=== Work to complete ===
Go over the records and copy every line with the string "Cancer".

[Saved data entries]
┌────────

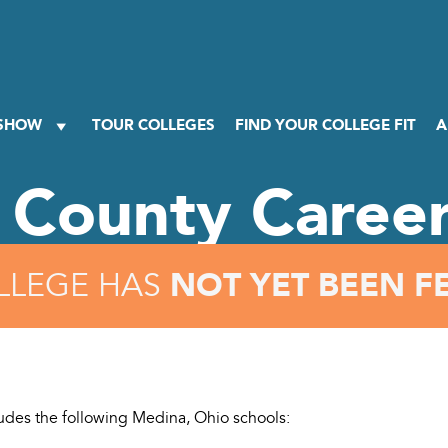
 SHOW
TOUR COLLEGES
FIND YOUR COLLEGE FIT
A
 County Career
NOT YET BEEN F
LLEGE HAS
cludes the following Medina, Ohio schools:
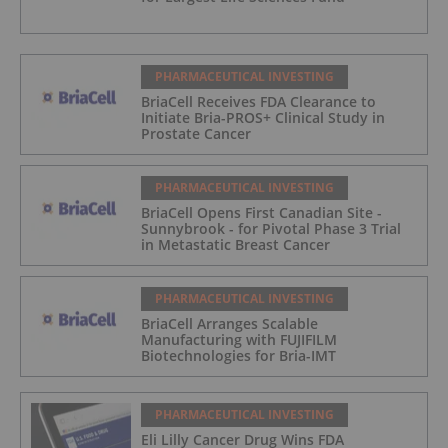
PHARMACEUTICAL INVESTING
BriaCell Receives FDA Clearance to
Initiate Bria-PROS+ Clinical Study in
Prostate Cancer
PHARMACEUTICAL INVESTING
BriaCell Opens First Canadian Site -
Sunnybrook - for Pivotal Phase 3 Trial
in Metastatic Breast Cancer
PHARMACEUTICAL INVESTING
BriaCell Arranges Scalable
Manufacturing with FUJIFILM
Biotechnologies for Bria-IMT
PHARMACEUTICAL INVESTING
Eli Lilly Cancer Drug Wins FDA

└────────

=== Solution ===
Prostate Cancer
in Metastatic Breast Cancer
Eli Lilly Cancer Drug Wins FDA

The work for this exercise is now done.